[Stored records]
☆ ☆ ☆
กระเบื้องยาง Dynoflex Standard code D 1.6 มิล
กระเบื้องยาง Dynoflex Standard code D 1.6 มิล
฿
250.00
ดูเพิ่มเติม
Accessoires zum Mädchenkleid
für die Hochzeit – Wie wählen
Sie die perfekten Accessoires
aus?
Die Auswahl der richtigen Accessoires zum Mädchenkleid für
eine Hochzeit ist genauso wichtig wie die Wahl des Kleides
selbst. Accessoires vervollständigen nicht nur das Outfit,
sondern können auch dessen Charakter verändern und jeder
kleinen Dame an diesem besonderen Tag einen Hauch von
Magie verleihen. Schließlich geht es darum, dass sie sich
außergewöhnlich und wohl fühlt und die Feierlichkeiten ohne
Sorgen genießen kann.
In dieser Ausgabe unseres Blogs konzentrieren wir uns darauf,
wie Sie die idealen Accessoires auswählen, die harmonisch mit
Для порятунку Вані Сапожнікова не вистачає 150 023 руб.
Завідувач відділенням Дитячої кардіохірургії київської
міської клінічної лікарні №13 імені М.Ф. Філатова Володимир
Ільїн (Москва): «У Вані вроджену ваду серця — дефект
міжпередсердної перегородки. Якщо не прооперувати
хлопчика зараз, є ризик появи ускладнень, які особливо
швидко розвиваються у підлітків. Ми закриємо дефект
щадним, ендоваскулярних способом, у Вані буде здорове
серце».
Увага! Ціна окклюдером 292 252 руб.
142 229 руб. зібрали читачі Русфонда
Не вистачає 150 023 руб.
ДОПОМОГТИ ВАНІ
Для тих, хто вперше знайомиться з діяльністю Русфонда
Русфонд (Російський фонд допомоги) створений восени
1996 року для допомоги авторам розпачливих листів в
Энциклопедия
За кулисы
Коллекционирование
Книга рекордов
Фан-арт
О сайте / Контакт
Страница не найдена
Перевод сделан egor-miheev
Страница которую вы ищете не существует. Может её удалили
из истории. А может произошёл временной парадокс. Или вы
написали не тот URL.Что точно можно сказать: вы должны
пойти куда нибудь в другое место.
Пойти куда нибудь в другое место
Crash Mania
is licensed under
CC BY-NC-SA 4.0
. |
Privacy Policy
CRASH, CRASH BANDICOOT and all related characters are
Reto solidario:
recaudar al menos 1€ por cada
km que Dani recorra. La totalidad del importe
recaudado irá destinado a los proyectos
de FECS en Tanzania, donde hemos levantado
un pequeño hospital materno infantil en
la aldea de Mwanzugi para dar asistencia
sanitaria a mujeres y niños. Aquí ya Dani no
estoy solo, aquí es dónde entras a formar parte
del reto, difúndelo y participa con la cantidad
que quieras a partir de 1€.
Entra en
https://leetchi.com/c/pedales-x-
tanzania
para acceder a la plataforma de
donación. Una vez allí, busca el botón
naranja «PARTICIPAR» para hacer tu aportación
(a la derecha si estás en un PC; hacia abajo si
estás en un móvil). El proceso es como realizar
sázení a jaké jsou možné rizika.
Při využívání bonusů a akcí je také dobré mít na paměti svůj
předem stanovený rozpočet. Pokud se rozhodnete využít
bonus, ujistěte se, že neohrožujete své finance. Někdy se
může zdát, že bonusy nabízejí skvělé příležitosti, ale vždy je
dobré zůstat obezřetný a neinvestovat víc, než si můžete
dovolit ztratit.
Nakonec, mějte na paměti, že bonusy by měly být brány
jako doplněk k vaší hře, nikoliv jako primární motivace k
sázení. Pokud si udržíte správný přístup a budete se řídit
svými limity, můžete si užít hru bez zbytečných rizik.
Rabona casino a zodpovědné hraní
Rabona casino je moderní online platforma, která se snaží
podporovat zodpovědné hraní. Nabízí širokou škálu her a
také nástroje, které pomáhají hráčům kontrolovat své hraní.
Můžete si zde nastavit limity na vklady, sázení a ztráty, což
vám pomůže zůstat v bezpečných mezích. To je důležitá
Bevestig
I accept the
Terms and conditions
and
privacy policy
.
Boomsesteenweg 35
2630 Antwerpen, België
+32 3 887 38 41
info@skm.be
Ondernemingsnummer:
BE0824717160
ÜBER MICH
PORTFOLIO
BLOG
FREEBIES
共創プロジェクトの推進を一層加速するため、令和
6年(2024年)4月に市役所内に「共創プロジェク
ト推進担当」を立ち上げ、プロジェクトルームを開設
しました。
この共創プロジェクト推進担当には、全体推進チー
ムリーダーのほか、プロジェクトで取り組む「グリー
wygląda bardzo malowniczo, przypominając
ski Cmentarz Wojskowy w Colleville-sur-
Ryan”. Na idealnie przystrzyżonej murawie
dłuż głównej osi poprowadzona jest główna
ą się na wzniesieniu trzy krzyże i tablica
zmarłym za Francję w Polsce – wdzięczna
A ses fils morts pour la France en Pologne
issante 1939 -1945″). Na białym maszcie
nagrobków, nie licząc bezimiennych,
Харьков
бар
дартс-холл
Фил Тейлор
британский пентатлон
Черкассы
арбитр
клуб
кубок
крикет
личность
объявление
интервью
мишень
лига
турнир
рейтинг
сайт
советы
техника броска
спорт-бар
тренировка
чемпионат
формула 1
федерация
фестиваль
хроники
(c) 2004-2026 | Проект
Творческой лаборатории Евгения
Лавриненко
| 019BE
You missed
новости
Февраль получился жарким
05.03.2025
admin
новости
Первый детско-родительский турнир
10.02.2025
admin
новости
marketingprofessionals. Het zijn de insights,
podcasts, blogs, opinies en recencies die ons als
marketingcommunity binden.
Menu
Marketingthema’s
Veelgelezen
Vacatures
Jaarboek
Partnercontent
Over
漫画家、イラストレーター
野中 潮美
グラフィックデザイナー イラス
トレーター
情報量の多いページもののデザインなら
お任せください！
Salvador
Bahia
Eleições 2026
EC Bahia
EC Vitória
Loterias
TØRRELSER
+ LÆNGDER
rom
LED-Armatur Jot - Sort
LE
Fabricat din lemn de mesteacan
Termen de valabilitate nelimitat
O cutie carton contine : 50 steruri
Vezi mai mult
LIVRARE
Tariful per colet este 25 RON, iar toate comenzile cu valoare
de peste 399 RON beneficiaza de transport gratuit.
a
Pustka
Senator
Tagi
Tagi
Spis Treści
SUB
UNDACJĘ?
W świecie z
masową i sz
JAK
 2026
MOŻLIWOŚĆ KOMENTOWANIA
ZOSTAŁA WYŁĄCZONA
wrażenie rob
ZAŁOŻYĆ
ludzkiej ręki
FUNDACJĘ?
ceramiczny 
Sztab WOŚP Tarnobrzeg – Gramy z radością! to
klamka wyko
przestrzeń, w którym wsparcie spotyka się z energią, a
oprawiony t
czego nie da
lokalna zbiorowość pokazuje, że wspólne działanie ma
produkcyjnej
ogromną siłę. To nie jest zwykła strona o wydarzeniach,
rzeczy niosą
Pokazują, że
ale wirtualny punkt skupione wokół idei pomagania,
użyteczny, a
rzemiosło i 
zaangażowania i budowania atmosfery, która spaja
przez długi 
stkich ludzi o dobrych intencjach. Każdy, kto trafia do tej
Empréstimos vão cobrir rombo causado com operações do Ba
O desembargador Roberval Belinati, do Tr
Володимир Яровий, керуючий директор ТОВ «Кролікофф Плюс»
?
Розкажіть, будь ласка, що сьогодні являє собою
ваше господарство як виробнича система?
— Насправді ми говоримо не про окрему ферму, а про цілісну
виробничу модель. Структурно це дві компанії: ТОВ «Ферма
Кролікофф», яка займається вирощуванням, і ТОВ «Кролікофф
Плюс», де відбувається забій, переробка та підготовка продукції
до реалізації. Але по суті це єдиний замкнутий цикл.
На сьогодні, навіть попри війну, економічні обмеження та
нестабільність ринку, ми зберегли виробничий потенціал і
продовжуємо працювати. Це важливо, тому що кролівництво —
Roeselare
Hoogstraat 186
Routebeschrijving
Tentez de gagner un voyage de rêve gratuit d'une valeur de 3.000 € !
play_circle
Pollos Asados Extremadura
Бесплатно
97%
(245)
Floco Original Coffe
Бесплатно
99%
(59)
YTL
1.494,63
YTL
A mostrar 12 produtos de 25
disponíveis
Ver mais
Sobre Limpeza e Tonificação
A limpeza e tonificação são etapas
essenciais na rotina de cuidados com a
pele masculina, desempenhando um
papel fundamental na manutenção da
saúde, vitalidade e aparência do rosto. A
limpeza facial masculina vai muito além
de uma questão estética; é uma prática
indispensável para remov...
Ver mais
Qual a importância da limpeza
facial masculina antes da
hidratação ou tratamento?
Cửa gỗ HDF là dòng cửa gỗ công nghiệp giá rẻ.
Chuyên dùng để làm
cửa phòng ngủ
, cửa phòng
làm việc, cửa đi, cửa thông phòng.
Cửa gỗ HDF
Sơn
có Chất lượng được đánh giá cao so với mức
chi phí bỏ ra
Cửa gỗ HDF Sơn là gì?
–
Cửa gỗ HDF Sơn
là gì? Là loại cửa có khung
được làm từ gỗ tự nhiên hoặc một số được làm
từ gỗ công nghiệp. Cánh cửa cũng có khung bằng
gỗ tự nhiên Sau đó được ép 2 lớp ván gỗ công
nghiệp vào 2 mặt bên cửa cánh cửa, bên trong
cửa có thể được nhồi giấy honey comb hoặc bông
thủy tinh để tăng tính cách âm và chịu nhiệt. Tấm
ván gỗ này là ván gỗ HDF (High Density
☆ ☆ ☆
[Problem requirements] All of the lines above that carry the string "куда" need to be found and copied.

[Response to the task]
пойти куда нибудь в другое место.
Пойти куда нибудь в другое место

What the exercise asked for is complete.